Assigned task: Keep the pictures out and restate every record exactly.

======== Exercise data

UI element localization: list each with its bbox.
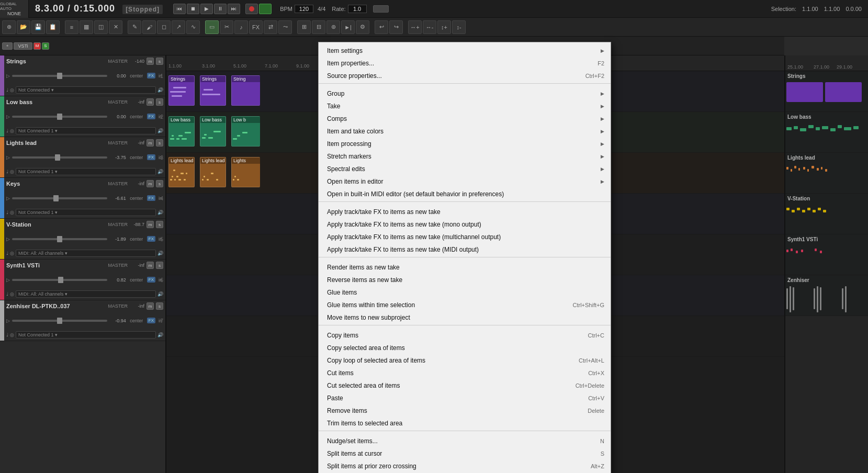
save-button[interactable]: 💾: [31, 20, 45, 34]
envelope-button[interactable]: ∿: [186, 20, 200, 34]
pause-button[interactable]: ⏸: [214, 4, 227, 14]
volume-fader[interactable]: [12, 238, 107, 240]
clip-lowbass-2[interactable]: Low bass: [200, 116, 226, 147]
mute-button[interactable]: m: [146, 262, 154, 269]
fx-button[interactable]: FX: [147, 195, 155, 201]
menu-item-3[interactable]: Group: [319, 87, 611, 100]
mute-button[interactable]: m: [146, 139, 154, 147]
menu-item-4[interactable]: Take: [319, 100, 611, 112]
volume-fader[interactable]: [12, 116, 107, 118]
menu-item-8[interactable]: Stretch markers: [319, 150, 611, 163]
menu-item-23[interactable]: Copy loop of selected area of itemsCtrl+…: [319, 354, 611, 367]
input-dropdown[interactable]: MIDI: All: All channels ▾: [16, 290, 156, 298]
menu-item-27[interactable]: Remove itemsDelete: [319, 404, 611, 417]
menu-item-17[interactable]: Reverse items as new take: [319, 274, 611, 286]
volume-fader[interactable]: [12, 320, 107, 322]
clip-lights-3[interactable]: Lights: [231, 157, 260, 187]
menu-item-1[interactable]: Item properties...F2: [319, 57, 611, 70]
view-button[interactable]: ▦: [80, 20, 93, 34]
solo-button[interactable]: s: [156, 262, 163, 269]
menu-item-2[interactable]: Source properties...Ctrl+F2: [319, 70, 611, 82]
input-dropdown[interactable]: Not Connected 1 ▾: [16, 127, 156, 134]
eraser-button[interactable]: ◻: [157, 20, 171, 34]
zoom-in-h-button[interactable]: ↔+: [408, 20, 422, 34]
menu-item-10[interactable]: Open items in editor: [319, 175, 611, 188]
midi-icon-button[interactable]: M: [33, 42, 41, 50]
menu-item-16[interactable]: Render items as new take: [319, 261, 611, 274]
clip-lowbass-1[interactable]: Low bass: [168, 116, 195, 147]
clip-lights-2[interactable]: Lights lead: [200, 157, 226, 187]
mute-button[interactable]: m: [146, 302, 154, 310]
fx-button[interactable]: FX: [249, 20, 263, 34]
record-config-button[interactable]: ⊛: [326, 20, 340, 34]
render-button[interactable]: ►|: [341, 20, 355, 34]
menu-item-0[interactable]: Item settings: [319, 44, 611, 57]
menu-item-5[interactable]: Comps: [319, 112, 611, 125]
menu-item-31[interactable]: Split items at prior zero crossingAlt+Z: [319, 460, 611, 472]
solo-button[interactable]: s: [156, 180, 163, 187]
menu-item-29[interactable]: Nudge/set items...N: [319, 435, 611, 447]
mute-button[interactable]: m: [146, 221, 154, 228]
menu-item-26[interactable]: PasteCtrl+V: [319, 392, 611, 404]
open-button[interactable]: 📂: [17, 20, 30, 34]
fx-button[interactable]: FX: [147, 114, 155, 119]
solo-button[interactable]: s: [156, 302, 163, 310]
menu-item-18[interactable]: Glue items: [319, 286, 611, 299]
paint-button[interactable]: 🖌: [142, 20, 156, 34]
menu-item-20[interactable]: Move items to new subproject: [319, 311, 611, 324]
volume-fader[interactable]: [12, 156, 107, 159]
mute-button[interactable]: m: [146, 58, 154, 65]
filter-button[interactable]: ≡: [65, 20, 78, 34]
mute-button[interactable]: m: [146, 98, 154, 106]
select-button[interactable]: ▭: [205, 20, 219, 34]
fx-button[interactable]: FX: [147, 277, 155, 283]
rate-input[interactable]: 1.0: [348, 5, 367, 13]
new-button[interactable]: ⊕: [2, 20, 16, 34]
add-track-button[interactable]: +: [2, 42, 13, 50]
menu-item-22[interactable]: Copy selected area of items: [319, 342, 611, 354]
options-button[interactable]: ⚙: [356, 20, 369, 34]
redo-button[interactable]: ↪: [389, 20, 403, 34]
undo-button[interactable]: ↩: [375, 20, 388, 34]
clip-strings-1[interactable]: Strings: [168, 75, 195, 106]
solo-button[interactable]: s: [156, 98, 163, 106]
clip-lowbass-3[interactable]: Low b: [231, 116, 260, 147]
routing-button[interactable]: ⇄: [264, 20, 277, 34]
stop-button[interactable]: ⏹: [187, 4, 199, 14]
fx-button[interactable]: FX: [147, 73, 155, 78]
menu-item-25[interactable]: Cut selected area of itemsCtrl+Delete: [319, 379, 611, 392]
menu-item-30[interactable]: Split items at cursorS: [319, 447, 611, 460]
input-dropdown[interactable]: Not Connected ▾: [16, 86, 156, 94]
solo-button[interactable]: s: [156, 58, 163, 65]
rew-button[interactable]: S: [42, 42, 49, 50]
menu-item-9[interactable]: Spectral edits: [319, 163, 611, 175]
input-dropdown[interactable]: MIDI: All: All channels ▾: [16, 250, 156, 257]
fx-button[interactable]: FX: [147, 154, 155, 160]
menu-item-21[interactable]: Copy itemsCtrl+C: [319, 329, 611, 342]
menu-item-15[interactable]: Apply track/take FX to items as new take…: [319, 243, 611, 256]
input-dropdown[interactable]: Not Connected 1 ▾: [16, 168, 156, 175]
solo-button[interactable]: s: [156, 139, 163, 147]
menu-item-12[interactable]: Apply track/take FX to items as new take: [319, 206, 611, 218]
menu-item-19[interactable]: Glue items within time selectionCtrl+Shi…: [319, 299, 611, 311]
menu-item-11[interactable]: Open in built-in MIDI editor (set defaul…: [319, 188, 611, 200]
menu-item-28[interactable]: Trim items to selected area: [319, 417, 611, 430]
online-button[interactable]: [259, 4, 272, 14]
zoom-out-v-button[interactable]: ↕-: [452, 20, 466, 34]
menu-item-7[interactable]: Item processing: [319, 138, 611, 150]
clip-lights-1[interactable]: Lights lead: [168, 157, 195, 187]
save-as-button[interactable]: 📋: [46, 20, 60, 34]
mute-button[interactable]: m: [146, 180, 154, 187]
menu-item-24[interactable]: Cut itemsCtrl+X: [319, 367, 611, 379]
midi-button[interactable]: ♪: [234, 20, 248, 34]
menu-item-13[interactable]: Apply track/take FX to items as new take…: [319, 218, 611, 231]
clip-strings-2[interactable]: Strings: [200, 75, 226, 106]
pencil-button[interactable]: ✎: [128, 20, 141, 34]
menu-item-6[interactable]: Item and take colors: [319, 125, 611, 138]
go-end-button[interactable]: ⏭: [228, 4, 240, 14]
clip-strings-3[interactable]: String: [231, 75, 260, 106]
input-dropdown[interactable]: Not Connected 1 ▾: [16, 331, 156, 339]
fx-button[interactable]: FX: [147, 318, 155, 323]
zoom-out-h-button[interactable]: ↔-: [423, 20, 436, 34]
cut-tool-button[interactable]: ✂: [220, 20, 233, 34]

================

Output below:
UI element localization: list each with its bbox.
save-button[interactable]: 💾: [31, 20, 45, 34]
envelope-button[interactable]: ∿: [186, 20, 200, 34]
pause-button[interactable]: ⏸: [214, 4, 227, 14]
volume-fader[interactable]: [12, 238, 107, 240]
clip-lowbass-2[interactable]: Low bass: [200, 116, 226, 147]
mute-button[interactable]: m: [146, 262, 154, 269]
fx-button[interactable]: FX: [147, 195, 155, 201]
menu-item-3[interactable]: Group: [319, 87, 611, 100]
mute-button[interactable]: m: [146, 139, 154, 147]
menu-item-4[interactable]: Take: [319, 100, 611, 112]
volume-fader[interactable]: [12, 116, 107, 118]
menu-item-8[interactable]: Stretch markers: [319, 150, 611, 163]
menu-item-23[interactable]: Copy loop of selected area of itemsCtrl+…: [319, 354, 611, 367]
input-dropdown[interactable]: MIDI: All: All channels ▾: [16, 290, 156, 298]
menu-item-27[interactable]: Remove itemsDelete: [319, 404, 611, 417]
menu-item-17[interactable]: Reverse items as new take: [319, 274, 611, 286]
volume-fader[interactable]: [12, 320, 107, 322]
clip-lights-3[interactable]: Lights: [231, 157, 260, 187]
menu-item-1[interactable]: Item properties...F2: [319, 57, 611, 70]
view-button[interactable]: ▦: [80, 20, 93, 34]
solo-button[interactable]: s: [156, 262, 163, 269]
menu-item-2[interactable]: Source properties...Ctrl+F2: [319, 70, 611, 82]
input-dropdown[interactable]: Not Connected 1 ▾: [16, 127, 156, 134]
eraser-button[interactable]: ◻: [157, 20, 171, 34]
zoom-in-h-button[interactable]: ↔+: [408, 20, 422, 34]
menu-item-10[interactable]: Open items in editor: [319, 175, 611, 188]
midi-icon-button[interactable]: M: [33, 42, 41, 50]
menu-item-16[interactable]: Render items as new take: [319, 261, 611, 274]
clip-lowbass-1[interactable]: Low bass: [168, 116, 195, 147]
clip-lights-2[interactable]: Lights lead: [200, 157, 226, 187]
mute-button[interactable]: m: [146, 302, 154, 310]
fx-button[interactable]: FX: [249, 20, 263, 34]
record-config-button[interactable]: ⊛: [326, 20, 340, 34]
render-button[interactable]: ►|: [341, 20, 355, 34]
menu-item-0[interactable]: Item settings: [319, 44, 611, 57]
menu-item-5[interactable]: Comps: [319, 112, 611, 125]
menu-item-31[interactable]: Split items at prior zero crossingAlt+Z: [319, 460, 611, 472]
solo-button[interactable]: s: [156, 180, 163, 187]
menu-item-29[interactable]: Nudge/set items...N: [319, 435, 611, 447]
mute-button[interactable]: m: [146, 221, 154, 228]
menu-item-26[interactable]: PasteCtrl+V: [319, 392, 611, 404]
open-button[interactable]: 📂: [17, 20, 30, 34]
fx-button[interactable]: FX: [147, 114, 155, 119]
solo-button[interactable]: s: [156, 302, 163, 310]
menu-item-18[interactable]: Glue items: [319, 286, 611, 299]
paint-button[interactable]: 🖌: [142, 20, 156, 34]
menu-item-20[interactable]: Move items to new subproject: [319, 311, 611, 324]
volume-fader[interactable]: [12, 156, 107, 159]
mute-button[interactable]: m: [146, 58, 154, 65]
filter-button[interactable]: ≡: [65, 20, 78, 34]
mute-button[interactable]: m: [146, 98, 154, 106]
select-button[interactable]: ▭: [205, 20, 219, 34]
fx-button[interactable]: FX: [147, 277, 155, 283]
rate-input[interactable]: 1.0: [348, 5, 367, 13]
new-button[interactable]: ⊕: [2, 20, 16, 34]
add-track-button[interactable]: +: [2, 42, 13, 50]
menu-item-22[interactable]: Copy selected area of items: [319, 342, 611, 354]
options-button[interactable]: ⚙: [356, 20, 369, 34]
redo-button[interactable]: ↪: [389, 20, 403, 34]
undo-button[interactable]: ↩: [375, 20, 388, 34]
clip-strings-1[interactable]: Strings: [168, 75, 195, 106]
solo-button[interactable]: s: [156, 98, 163, 106]
clip-lowbass-3[interactable]: Low b: [231, 116, 260, 147]
routing-button[interactable]: ⇄: [264, 20, 277, 34]
stop-button[interactable]: ⏹: [187, 4, 199, 14]
fx-button[interactable]: FX: [147, 73, 155, 78]
menu-item-25[interactable]: Cut selected area of itemsCtrl+Delete: [319, 379, 611, 392]
menu-item-30[interactable]: Split items at cursorS: [319, 447, 611, 460]
input-dropdown[interactable]: Not Connected ▾: [16, 86, 156, 94]
solo-button[interactable]: s: [156, 58, 163, 65]
rew-button[interactable]: S: [42, 42, 49, 50]
menu-item-9[interactable]: Spectral edits: [319, 163, 611, 175]
input-dropdown[interactable]: MIDI: All: All channels ▾: [16, 250, 156, 257]
fx-button[interactable]: FX: [147, 154, 155, 160]
menu-item-21[interactable]: Copy itemsCtrl+C: [319, 329, 611, 342]
menu-item-15[interactable]: Apply track/take FX to items as new take…: [319, 243, 611, 256]
input-dropdown[interactable]: Not Connected 1 ▾: [16, 168, 156, 175]
solo-button[interactable]: s: [156, 139, 163, 147]
menu-item-12[interactable]: Apply track/take FX to items as new take: [319, 206, 611, 218]
menu-item-19[interactable]: Glue items within time selectionCtrl+Shi…: [319, 299, 611, 311]
menu-item-11[interactable]: Open in built-in MIDI editor (set defaul…: [319, 188, 611, 200]
menu-item-28[interactable]: Trim items to selected area: [319, 417, 611, 430]
online-button[interactable]: [259, 4, 272, 14]
zoom-out-v-button[interactable]: ↕-: [452, 20, 466, 34]
menu-item-7[interactable]: Item processing: [319, 138, 611, 150]
clip-lights-1[interactable]: Lights lead: [168, 157, 195, 187]
save-as-button[interactable]: 📋: [46, 20, 60, 34]
mute-button[interactable]: m: [146, 180, 154, 187]
menu-item-24[interactable]: Cut itemsCtrl+X: [319, 367, 611, 379]
midi-button[interactable]: ♪: [234, 20, 248, 34]
menu-item-13[interactable]: Apply track/take FX to items as new take…: [319, 218, 611, 231]
clip-strings-2[interactable]: Strings: [200, 75, 226, 106]
pencil-button[interactable]: ✎: [128, 20, 141, 34]
menu-item-6[interactable]: Item and take colors: [319, 125, 611, 138]
go-end-button[interactable]: ⏭: [228, 4, 240, 14]
clip-strings-3[interactable]: String: [231, 75, 260, 106]
input-dropdown[interactable]: Not Connected 1 ▾: [16, 331, 156, 339]
fx-button[interactable]: FX: [147, 318, 155, 323]
zoom-out-h-button[interactable]: ↔-: [423, 20, 436, 34]
cut-tool-button[interactable]: ✂: [220, 20, 233, 34]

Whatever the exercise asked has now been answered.